(PROBLEM DETAILS) Every line in the entries that holds "MENSAJES" should be identified and copied.

(MATERIAL FOR THIS TASK)

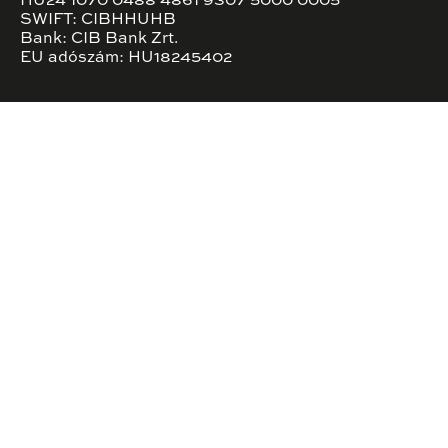
HU24 1070 0488 4861 9307 5000 0005
SWIFT: CIBHHUHB
Bank: CIB Bank Zrt.
EU adószám: HU18245402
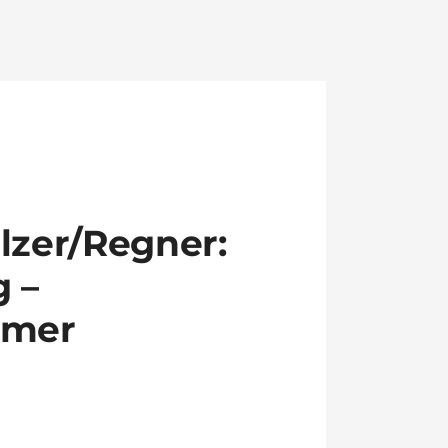
lzer/Regner:
 –
mmer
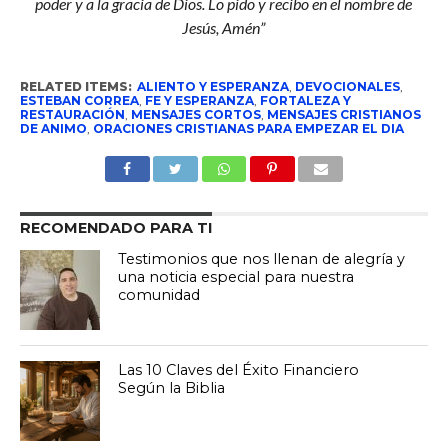
poder y a la gracia de Dios. Lo pido y recibo en el nombre de
Jesús, Amén”
RELATED ITEMS:
ALIENTO Y ESPERANZA
,
DEVOCIONALES
,
ESTEBAN CORREA
,
FE Y ESPERANZA
,
FORTALEZA Y
RESTAURACIÓN
,
MENSAJES CORTOS
,
MENSAJES CRISTIANOS
DE ANIMO
,
ORACIONES CRISTIANAS PARA EMPEZAR EL DIA
RECOMENDADO PARA TI
Testimonios que nos llenan de alegría y
una noticia especial para nuestra
comunidad
Las 10 Claves del Éxito Financiero
Según la Biblia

(ANSWER FOR THE TASK)
MENSAJES CORTOS
MENSAJES CRISTIANOS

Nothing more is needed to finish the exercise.